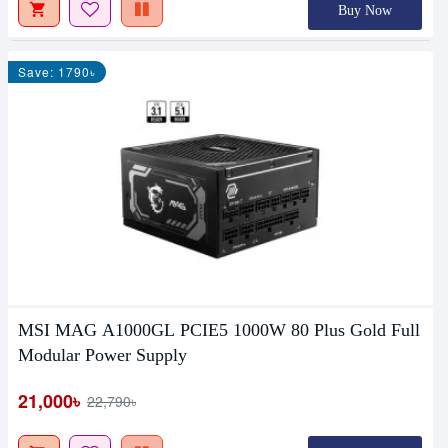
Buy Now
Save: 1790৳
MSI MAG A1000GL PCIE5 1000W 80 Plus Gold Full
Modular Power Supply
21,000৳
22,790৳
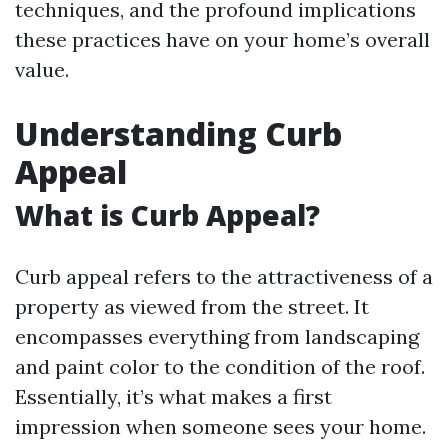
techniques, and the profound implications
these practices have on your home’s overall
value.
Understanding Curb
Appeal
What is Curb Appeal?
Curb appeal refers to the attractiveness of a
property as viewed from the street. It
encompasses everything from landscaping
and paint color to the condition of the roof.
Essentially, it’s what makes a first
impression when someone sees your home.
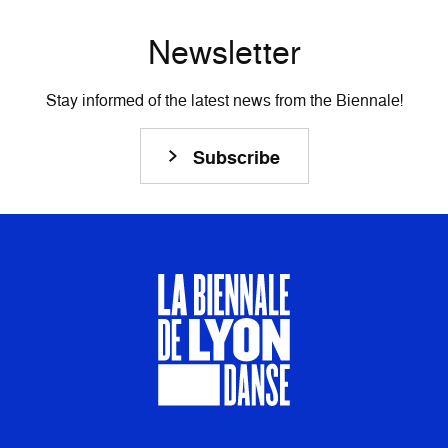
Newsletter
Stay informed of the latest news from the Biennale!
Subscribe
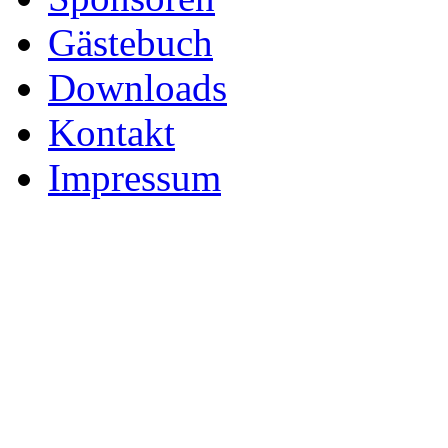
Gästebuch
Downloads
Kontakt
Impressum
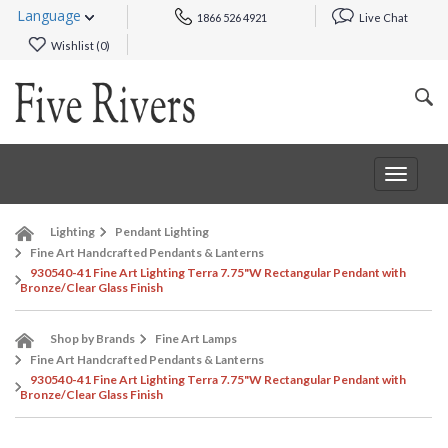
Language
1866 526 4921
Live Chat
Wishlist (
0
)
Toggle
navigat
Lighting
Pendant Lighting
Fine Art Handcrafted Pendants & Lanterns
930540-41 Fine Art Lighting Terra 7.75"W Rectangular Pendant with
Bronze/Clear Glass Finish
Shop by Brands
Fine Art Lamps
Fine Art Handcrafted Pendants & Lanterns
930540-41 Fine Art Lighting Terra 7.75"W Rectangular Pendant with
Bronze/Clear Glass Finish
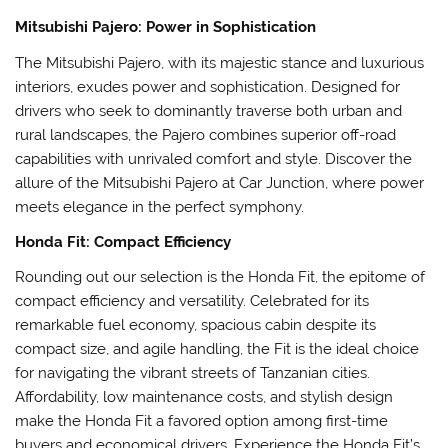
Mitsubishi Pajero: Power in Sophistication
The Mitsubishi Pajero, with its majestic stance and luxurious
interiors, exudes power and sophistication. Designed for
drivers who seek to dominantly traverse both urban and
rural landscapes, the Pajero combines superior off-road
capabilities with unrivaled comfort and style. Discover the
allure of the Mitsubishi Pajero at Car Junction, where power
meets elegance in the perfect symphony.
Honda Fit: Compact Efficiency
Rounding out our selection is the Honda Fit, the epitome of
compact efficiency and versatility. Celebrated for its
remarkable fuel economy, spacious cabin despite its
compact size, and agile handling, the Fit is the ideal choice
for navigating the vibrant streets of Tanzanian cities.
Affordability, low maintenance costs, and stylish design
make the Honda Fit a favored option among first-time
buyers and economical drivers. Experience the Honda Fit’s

━━━

BRIEF: Once you have located every line with the word "Honda" in the material above, list those lines.

ANSWER SPACE:
Honda Fit: Compact Efficiency
Rounding out our selection is the Honda Fit, the epitome of
make the Honda Fit a favored option among first-time
buyers and economical drivers. Experience the Honda Fit’s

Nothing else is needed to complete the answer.